While still a child, her parents divorced and her mother remarried a man who gradually became physically abusive. Natasha was nineteen and in college, when her mother was murdered by him. These early violent shocks would have been sufficient to freeze most young sensibilities but instead Trethewey found a healing response in her poetic voice.
Trethewey has published 3 poetry volumes: Domestic Work, published in 2000; Bellocq’s Ophelia, published in 2002; and Native Guard, published in 2006. She has also published a non-fiction book, Beyond Katrina: A Meditation on the Mississippi Gulf Coast, 2010.

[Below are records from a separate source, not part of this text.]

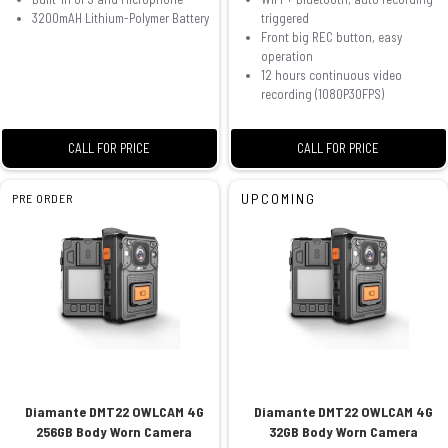
3200mAH Lithium-Polymer Battery
triggered
Front big REC button, easy
operation
12 hours continuous video
recording (1080P30FPS)
CALL FOR PRICE
CALL FOR PRICE
UPCOMING
PRE ORDER
Diamante DMT22 OWLCAM 4G
Diamante DMT22 OWLCAM 4G
256GB Body Worn Camera
32GB Body Worn Camera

Since the present selection system began in 1986, there have been 19 Poet Laureates, who were officially titled The Poet Laureate Consultant in Poetry to the Library Of Congress.” The Librarian of the United States Congress decides each nomination. Of the 19 chosen since 1986, five (26 per cent) have been women: Mona Van Duyn (1992-3); Rita Dove (1993-5); Louise Glück (2003-4); Kay Ryan (2009-10); and now Natasha Trethewey. The previous laureate system, called Consultants in Poetry, was begun in 1937, ending in 1986. Of the 30 poets selected during those almost 50 years, only six were women: Louise Bogan (1945-6); Léonie Adams (1948-9); Mona Van Duyn (1992-3); Josephine Jacobsen (1971-3); Maxine Kumin (1981-2); and Gwendolyn Brooks (1985-6). [Here]
Perhaps we should be pleased that the percentage of women chosen for this literary honor is increasing; however, notable, distinguished and talented female poets--Marianne Moore, Edna St. Vincent Millay, Audre Lorde to name just a few--were never thus honored. Furthermore, the present percentage of 26% women to men who were chosen is far from what we must demand, viz. complete equality. If women do not demand equality of recognition, our work will never be equally honored.
As Bella reminded us years ago, parity must continue to be our beacon and our goal.